> **TRY IT**:
The records below should be written out again, exactly.
┌────────
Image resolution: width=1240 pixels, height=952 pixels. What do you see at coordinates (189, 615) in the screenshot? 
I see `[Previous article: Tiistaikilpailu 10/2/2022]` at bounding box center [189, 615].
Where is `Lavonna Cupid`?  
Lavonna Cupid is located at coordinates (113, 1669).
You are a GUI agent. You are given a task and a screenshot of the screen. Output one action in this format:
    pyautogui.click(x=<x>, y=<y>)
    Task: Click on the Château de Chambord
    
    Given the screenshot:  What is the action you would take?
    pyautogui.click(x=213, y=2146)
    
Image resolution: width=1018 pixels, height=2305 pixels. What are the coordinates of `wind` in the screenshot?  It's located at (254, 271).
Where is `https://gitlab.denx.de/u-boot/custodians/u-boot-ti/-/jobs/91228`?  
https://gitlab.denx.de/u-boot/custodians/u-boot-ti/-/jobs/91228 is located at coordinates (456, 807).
└────────
> **WRITTEN REPLY**:
Image resolution: width=1240 pixels, height=952 pixels. What do you see at coordinates (189, 615) in the screenshot? 
I see `[Previous article: Tiistaikilpailu 10/2/2022]` at bounding box center [189, 615].
Where is `Lavonna Cupid`?  
Lavonna Cupid is located at coordinates (113, 1669).
You are a GUI agent. You are given a task and a screenshot of the screen. Output one action in this format:
    pyautogui.click(x=<x>, y=<y>)
    Task: Click on the Château de Chambord
    
    Given the screenshot:  What is the action you would take?
    pyautogui.click(x=213, y=2146)
    
Image resolution: width=1018 pixels, height=2305 pixels. What are the coordinates of `wind` in the screenshot?  It's located at (254, 271).
Where is `https://gitlab.denx.de/u-boot/custodians/u-boot-ti/-/jobs/91228`?  
https://gitlab.denx.de/u-boot/custodians/u-boot-ti/-/jobs/91228 is located at coordinates (456, 807).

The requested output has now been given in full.